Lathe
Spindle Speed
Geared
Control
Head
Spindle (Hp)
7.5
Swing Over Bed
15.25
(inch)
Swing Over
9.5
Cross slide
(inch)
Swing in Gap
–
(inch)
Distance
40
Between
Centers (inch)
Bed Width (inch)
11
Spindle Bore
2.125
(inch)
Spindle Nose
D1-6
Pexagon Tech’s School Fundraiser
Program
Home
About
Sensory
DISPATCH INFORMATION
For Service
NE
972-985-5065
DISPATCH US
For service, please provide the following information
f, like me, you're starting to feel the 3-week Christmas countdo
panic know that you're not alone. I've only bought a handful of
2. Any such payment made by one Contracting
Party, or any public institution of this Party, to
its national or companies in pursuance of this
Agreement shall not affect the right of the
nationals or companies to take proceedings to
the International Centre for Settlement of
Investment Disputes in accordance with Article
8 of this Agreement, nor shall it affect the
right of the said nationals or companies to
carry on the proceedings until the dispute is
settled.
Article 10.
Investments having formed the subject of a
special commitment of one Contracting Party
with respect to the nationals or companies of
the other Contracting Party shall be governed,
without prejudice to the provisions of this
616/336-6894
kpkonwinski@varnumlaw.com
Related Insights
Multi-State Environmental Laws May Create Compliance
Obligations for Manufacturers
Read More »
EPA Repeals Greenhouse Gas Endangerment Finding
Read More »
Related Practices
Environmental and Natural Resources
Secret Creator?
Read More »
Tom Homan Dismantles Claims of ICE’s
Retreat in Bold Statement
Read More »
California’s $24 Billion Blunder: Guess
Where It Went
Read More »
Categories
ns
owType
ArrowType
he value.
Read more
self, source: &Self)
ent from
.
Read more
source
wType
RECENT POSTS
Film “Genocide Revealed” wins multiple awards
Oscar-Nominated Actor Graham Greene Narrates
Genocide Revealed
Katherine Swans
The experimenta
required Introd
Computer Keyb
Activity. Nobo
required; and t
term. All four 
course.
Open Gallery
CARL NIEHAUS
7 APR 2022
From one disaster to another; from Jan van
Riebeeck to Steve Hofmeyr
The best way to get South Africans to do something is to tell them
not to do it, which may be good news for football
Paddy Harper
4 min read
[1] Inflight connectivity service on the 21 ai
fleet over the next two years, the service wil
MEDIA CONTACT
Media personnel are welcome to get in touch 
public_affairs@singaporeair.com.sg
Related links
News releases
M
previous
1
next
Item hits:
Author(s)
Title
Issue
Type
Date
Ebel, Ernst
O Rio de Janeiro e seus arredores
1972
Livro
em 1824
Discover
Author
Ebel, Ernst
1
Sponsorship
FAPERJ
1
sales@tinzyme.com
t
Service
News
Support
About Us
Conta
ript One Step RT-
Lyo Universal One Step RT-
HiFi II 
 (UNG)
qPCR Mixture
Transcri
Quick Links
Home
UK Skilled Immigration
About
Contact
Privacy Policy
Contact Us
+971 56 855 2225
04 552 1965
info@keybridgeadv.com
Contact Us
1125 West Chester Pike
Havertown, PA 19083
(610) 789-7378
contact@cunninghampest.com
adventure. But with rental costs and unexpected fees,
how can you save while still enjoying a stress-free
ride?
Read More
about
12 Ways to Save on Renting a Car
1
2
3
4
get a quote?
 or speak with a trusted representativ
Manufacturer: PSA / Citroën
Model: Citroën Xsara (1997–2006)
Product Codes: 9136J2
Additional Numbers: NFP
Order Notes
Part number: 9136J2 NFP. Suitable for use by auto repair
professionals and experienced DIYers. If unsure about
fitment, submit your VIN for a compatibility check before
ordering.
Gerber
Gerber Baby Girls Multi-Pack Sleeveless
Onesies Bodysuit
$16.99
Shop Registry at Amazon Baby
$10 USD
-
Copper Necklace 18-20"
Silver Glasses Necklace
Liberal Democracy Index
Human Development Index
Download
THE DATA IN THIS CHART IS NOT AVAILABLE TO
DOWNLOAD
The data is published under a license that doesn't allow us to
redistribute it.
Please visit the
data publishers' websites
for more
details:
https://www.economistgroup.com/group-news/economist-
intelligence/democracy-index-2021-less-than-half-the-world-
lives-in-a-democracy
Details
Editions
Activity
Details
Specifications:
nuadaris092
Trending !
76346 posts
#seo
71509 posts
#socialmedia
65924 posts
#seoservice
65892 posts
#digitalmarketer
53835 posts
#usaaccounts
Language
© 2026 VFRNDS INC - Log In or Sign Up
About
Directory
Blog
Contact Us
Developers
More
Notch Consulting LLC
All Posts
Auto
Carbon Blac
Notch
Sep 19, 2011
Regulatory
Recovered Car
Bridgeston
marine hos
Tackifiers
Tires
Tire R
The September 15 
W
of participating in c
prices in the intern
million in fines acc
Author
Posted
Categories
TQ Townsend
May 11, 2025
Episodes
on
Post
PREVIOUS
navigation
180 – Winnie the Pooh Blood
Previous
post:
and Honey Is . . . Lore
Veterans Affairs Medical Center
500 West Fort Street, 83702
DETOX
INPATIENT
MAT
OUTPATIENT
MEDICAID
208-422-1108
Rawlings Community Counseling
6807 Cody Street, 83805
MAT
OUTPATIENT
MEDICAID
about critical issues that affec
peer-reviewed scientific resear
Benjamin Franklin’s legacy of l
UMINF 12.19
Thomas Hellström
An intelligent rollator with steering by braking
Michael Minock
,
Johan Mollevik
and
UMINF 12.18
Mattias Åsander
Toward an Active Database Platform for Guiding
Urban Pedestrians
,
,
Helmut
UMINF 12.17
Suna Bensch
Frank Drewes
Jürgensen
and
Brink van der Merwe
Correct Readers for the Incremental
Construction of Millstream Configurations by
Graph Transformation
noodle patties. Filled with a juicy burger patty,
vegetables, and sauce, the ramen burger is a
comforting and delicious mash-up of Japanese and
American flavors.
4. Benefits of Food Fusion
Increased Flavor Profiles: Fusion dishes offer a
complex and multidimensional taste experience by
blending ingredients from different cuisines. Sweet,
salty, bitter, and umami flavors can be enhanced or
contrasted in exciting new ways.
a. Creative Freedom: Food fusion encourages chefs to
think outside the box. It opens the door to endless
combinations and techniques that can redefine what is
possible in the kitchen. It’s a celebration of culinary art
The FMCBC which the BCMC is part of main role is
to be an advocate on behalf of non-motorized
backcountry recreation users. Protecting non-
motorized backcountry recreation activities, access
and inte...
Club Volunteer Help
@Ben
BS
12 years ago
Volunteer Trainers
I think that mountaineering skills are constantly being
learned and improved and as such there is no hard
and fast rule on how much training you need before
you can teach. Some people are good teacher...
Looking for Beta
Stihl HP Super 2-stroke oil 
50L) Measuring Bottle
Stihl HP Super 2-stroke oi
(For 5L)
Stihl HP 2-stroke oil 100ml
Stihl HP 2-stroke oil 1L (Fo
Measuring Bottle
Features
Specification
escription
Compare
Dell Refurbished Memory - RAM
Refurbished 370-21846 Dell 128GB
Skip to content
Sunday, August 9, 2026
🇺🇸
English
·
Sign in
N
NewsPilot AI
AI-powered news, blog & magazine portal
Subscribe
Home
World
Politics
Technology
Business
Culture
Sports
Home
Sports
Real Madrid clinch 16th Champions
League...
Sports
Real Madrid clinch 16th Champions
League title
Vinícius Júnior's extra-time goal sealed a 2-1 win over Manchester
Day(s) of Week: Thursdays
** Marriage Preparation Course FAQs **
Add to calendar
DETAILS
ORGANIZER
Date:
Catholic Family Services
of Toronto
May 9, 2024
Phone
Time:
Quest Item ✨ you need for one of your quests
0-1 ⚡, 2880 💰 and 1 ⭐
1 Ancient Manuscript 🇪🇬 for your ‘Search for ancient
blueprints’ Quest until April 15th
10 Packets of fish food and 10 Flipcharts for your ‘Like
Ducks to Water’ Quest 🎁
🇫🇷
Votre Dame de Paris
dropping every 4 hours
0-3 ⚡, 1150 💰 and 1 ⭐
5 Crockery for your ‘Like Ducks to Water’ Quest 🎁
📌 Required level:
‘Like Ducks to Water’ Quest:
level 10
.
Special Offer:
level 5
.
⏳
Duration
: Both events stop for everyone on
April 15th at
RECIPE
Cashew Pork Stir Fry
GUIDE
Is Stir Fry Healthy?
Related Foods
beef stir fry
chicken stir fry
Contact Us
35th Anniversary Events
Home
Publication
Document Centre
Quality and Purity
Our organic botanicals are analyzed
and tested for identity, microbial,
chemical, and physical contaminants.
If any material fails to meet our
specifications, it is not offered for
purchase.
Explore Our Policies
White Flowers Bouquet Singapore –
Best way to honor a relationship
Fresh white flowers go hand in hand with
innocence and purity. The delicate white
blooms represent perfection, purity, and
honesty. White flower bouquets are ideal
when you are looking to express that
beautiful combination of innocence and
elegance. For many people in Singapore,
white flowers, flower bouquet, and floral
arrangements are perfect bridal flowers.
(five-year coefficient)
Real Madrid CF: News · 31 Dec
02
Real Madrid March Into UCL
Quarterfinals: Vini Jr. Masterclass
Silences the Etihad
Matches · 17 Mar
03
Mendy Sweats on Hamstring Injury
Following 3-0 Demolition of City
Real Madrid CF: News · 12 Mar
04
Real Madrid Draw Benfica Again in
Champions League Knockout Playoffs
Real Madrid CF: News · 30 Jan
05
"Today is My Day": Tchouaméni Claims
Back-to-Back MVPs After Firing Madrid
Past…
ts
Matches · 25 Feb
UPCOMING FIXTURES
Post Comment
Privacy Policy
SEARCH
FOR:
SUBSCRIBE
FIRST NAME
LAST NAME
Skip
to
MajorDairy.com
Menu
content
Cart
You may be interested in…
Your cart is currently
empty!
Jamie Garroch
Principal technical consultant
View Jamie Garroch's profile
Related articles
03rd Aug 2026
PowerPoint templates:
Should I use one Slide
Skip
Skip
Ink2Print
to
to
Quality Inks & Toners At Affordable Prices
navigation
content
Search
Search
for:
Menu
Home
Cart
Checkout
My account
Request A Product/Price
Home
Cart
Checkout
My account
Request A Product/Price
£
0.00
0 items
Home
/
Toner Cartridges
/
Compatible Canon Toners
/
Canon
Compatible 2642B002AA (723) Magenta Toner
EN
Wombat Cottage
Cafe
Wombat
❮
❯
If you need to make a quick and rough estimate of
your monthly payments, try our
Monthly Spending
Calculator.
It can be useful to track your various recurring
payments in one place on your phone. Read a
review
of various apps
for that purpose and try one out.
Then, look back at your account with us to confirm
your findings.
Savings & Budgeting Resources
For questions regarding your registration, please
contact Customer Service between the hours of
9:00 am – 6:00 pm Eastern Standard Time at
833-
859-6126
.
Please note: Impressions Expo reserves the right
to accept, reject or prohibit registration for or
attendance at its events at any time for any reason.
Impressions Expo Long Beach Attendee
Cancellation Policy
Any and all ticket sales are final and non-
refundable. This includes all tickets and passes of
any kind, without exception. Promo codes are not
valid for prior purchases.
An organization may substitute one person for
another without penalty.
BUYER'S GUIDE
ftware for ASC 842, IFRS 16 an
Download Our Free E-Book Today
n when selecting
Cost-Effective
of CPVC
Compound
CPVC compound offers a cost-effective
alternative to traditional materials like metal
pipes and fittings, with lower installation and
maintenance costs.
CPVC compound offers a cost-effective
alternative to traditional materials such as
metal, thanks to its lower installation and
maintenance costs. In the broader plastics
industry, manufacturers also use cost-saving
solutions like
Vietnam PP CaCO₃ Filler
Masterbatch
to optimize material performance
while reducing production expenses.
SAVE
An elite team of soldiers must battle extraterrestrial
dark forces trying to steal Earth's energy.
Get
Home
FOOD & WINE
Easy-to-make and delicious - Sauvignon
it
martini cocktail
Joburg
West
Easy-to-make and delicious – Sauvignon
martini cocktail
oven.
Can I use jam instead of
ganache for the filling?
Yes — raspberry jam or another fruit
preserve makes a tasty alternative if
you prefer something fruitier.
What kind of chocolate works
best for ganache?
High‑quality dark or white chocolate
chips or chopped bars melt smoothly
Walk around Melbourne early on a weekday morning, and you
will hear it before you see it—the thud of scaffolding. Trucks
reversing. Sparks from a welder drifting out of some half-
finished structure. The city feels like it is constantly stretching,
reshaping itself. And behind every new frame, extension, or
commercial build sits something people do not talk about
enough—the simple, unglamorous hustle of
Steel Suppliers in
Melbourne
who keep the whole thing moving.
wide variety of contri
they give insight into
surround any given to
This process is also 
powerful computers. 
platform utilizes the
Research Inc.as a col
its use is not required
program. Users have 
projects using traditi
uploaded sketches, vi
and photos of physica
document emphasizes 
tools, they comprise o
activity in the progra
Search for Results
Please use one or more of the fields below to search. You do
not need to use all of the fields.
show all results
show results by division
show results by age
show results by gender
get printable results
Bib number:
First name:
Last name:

_Assignment_
For the listing above, state how many lines contain the word "Citroën", with no other words.

_Answer area_
2